Il terzo passaggio è: «E come Mosè innalzò il  serpente nel deserto, così bisogna che sia innalzato  il Figlio dell’uomo, perché chiunque crede in lui  abbia la vita eterna» (Giovanni 3, 14-15). L’amore  del Padre tradotto in desiderio di vita per l’uomo ha  il suo luogo visibile compiuto nell’innalzato in croce  di nome Gesù. Lì il Padre si rivela senza ombra  alcuna come dono di sé a coloro che lo hanno  mortalmente colpito. Quella ferita aperta diventa  porta aperta da cui fuoriesce compassione, diventa  la risposta del bene e della vita al male e alla morte  che in quel posto in alto si incrociano e si  manifestano.
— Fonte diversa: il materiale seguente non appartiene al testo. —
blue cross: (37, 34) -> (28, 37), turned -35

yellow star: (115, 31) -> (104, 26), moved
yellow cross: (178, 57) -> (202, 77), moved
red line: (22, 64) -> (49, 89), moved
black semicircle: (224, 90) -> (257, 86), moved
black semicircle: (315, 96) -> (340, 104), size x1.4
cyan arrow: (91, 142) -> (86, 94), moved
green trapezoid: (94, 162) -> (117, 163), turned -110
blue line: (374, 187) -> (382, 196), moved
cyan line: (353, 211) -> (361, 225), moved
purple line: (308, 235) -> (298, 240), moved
Bene e vita che si riversano su quanti  alzano in stupore e fiducia il loro sguardo su quel  trafitto.  

All’atto di amore di Dio che è il Cristo elevato,  epifania di un Padre che non risparmia se stesso e  che non sottrae alla vita quanti non lo risparmiano a  morte violenta, l’uomo è chiamato a rispondere con  l’atto di fede: semplicemente riconoscere in quel  crocifisso la verità di Dio come amore senza se e  senza ma, lasciandoci sommergere da quell’amore  che ci costituisce viventi. Il tutto poi narrato  facendo ricorso all’immagine arcaica del serpente  (cf. Numeri 21, 4-9), nell’antichità figura  ambivalente nel suo essere al contempo segno di  morte e simbolo di vita nel suo cambiare pelle,  indice di eterna giovinezza. Qui solo simbolo di vita. 
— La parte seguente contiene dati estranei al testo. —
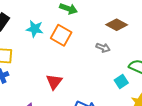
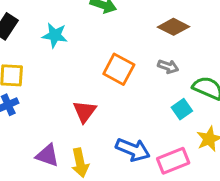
orange square: (61, 35) -> (119, 69), moved
gray arrow: (103, 48) -> (168, 67), moved

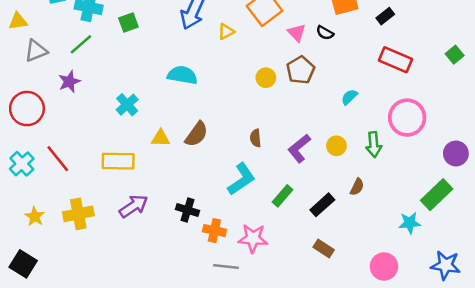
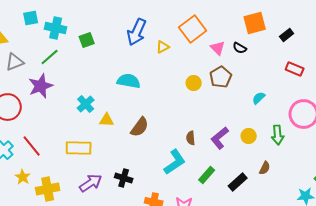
red rectangle: (396, 60) -> (295, 69), size x0.7
purple star: (69, 82) -> (41, 86), size x1.4
yellow triangle: (161, 138) -> (107, 120), moved
brown semicircle: (256, 138) -> (191, 138), moved
black cross: (187, 210) -> (124, 178), moved
yellow star: (35, 216) -> (23, 177), moved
E siamo così giunti al quarto passaggio: «E il  giudizio è questo: la luce è venuta nel mondo, ma gli  uomini hanno preferito le tenebre alla luce»  (Giovanni 3, 19). Gesù è il giudizio definitivo, cioè  discernimento sul vero volto di Dio e dell’uomo, di  Dio come amore che tutti e tutto abbraccia, e  dell’uomo come amato chiamato ad amare. Credere  è dire sì all’amore e alla sua sorgente.

Simultaneamente Gesù è giudizio sul falso volto  di Dio, e menzognera è ogni immagine di Dio  distante da quella apparsa nel Cristo; e sul falso  volto dell’uomo, quello che lucidamente e  volutamente fa dell’odio e dell’arrecare dolore e  morte il suo atto di fede. Cosa insopportabile a un  Dio che in Gesù continua a esortare a venire alla  luce (Giovanni 3, 20) e a nascere a verità (Giovanni 3, 21). Dio non si rassegna a confermare una  condanna che l’uomo si dà da solo scegliendo e  votandosi al male. 
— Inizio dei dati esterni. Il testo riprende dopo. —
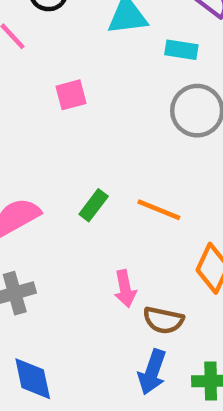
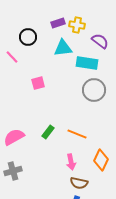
cyan rectangle: (181, 50) -> (87, 63), size x1.5
pink arrow: (125, 289) -> (71, 162), moved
3. All’uomo non resta che identificarsi in  Nicodemo, il passare dalla notte della non  conoscenza al giorno della conoscenza, una vera  nuova nascita attraverso la via dell’ascolto del  Maestro Gesù e della contemplazione dell’Unico  posto in alto. Per approdare alla sponda di  Dio-amore, scaturigine del nostro saperci amati amanti per sempre, creature di eternità.

Giancarlo Bruni, (1938) appartiene all’Ordine dei Servi di Maria e nello stesso tempo è monaco della Comunità ecumenica di Bose.

Risiede un po’ a Bose e un po’ all’eremo di San Pietro alle Stinche (FI).